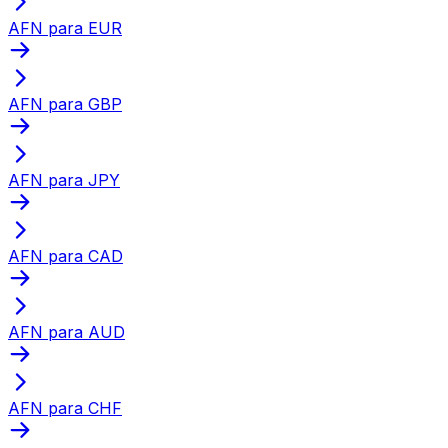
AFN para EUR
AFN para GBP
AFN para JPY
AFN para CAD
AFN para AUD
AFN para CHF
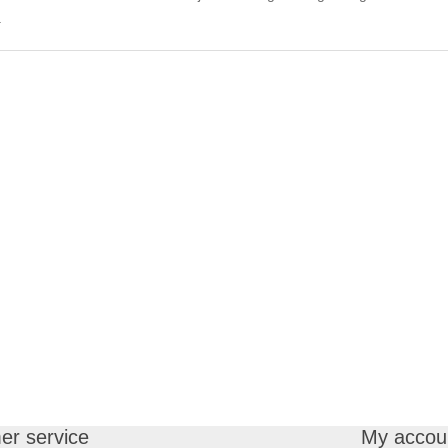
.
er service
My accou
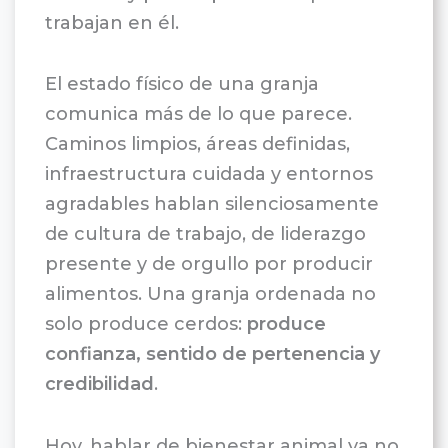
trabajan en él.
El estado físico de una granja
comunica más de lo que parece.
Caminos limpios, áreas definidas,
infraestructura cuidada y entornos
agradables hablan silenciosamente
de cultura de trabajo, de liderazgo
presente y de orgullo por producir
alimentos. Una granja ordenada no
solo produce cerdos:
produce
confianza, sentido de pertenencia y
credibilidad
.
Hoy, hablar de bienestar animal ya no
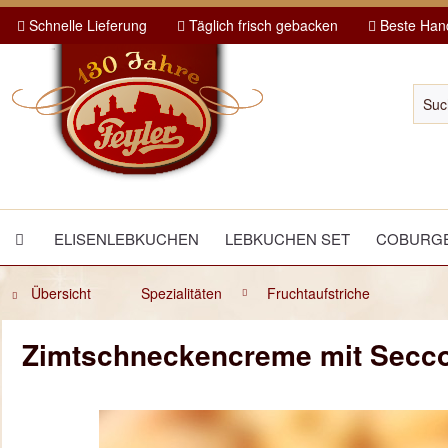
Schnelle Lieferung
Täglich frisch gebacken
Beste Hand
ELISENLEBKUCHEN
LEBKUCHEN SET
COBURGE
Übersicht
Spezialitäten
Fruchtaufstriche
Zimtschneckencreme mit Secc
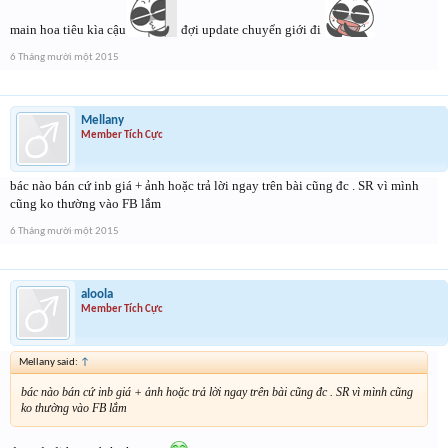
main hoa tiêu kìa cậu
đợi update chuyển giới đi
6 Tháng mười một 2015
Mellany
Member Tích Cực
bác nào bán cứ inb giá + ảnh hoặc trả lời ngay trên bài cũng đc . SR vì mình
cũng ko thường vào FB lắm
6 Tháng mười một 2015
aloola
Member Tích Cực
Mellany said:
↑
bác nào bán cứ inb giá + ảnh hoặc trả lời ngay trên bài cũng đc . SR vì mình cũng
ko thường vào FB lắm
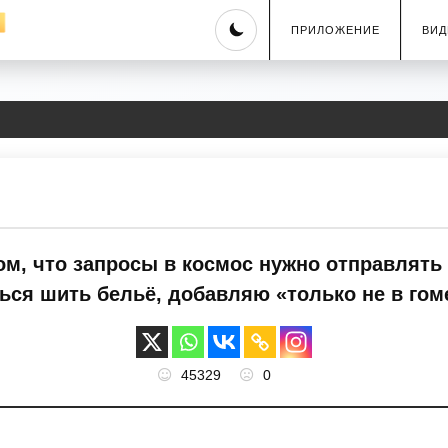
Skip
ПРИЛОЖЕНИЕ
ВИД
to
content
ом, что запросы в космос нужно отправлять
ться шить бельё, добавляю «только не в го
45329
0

→ **What is required**
The entries are to be reproduced exactly, excluding any pictures they contain.

→ **Result of the exercise**
AFN para EUR
AFN para GBP
AFN para JPY
AFN para CAD
AFN para AUD
AFN para CHF
.
er service
My accou
trabajan en él.
El estado físico de una granja
comunica más de lo que parece.
Caminos limpios, áreas definidas,
infraestructura cuidada y entornos
agradables hablan silenciosamente
de cultura de trabajo, de liderazgo
presente y de orgullo por producir
alimentos. Una granja ordenada no
solo produce cerdos:
produce
confianza, sentido de pertenencia y
credibilidad
.
Hoy, hablar de bienestar animal ya no
Schnelle Lieferung
Täglich frisch gebacken
Beste Hand
ELISENLEBKUCHEN
LEBKUCHEN SET
COBURGE
Übersicht
Spezialitäten
Fruchtaufstriche
Zimtschneckencreme mit Secc
main hoa tiêu kìa cậu
đợi update chuyển giới đi
6 Tháng mười một 2015
Mellany
Member Tích Cực
bác nào bán cứ inb giá + ảnh hoặc trả lời ngay trên bài cũng đc . SR vì mình
cũng ko thường vào FB lắm
6 Tháng mười một 2015
aloola
Member Tích Cực
Mellany said:
↑
bác nào bán cứ inb giá + ảnh hoặc trả lời ngay trên bài cũng đc . SR vì mình cũng
ko thường vào FB lắm
Skip
ПРИЛОЖЕНИЕ
ВИД
to
content
ом, что запросы в космос нужно отправлять
ться шить бельё, добавляю «только не в го
45329
0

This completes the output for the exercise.